Task description: The records below need to be repeated exactly, with every picture left out.

Records:
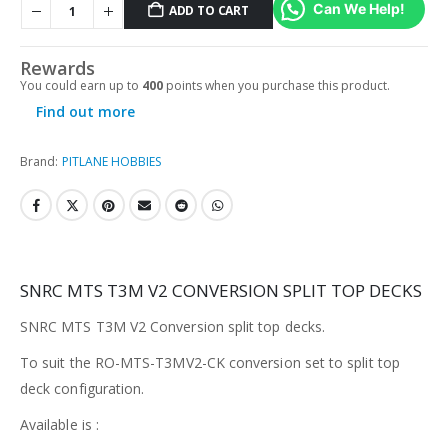
Can We Help!
ADD TO CART
Rewards
You could earn up to
400
points when you purchase this product.
Find out more
Brand:
PITLANE HOBBIES
SNRC MTS T3M V2 CONVERSION SPLIT TOP DECKS
SNRC MTS T3M V2 Conversion split top decks.
To suit the
RO-MTS-T3MV2-CK
conversion set to split top
deck configuration.
Available is :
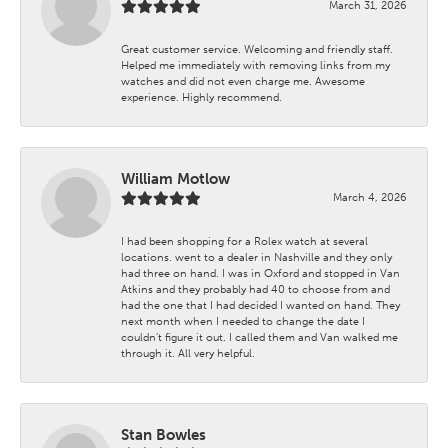
March 31, 2026
Great customer service. Welcoming and friendly staff.
Helped me immediately with removing links from my
watches and did not even charge me. Awesome
experience. Highly recommend.
William Motlow
March 4, 2026
I had been shopping for a Rolex watch at several
locations. went to a dealer in Nashville and they only
had three on hand. I was in Oxford and stopped in Van
Atkins and they probably had 40 to choose from and
had the one that I had decided I wanted on hand. They
next month when I needed to change the date I
couldn't figure it out. I called them and Van walked me
through it. All very helpful.
Stan Bowles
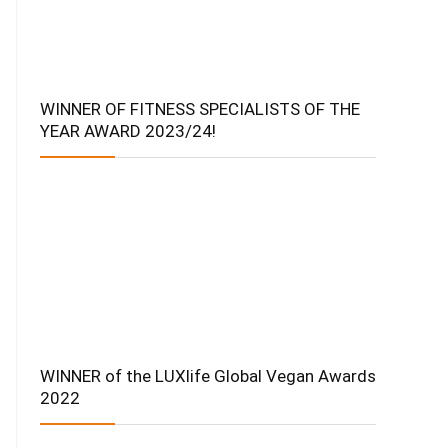
WINNER OF FITNESS SPECIALISTS OF THE
YEAR AWARD 2023/24!
WINNER of the LUXlife Global Vegan Awards
2022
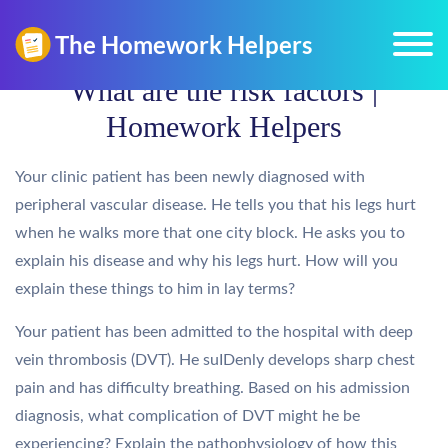
What are the risk factors |
Homework Helpers
Your clinic patient has been newly diagnosed with
peripheral vascular disease. He tells you that his legs hurt
when he walks more that one city block. He asks you to
explain his disease and why his legs hurt. How will you
explain these things to him in lay terms?
Your patient has been admitted to the hospital with deep
vein thrombosis (DVT). He suIDenly develops sharp chest
pain and has difficulty breathing. Based on his admission
diagnosis, what complication of DVT might he be
experiencing? Explain the pathophysiology of how this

Final answer:
Can We Help!
ADD TO CART
Rewards
You could earn up to
400
points when you purchase this product.
Find out more
Brand:
PITLANE HOBBIES
SNRC MTS T3M V2 CONVERSION SPLIT TOP DECKS
SNRC MTS T3M V2 Conversion split top decks.
To suit the
RO-MTS-T3MV2-CK
conversion set to split top
deck configuration.
Available is :
March 31, 2026
Great customer service. Welcoming and friendly staff.
Helped me immediately with removing links from my
watches and did not even charge me. Awesome
experience. Highly recommend.
William Motlow
March 4, 2026
I had been shopping for a Rolex watch at several
locations. went to a dealer in Nashville and they only
had three on hand. I was in Oxford and stopped in Van
Atkins and they probably had 40 to choose from and
had the one that I had decided I wanted on hand. They
next month when I needed to change the date I
couldn't figure it out. I called them and Van walked me
through it. All very helpful.
Stan Bowles
WINNER OF FITNESS SPECIALISTS OF THE
YEAR AWARD 2023/24!
WINNER of the LUXlife Global Vegan Awards
2022
What are the risk factors |
Homework Helpers
Your clinic patient has been newly diagnosed with
peripheral vascular disease. He tells you that his legs hurt
when he walks more that one city block. He asks you to
explain his disease and why his legs hurt. How will you
explain these things to him in lay terms?
Your patient has been admitted to the hospital with deep
vein thrombosis (DVT). He suIDenly develops sharp chest
pain and has difficulty breathing. Based on his admission
diagnosis, what complication of DVT might he be
experiencing? Explain the pathophysiology of how this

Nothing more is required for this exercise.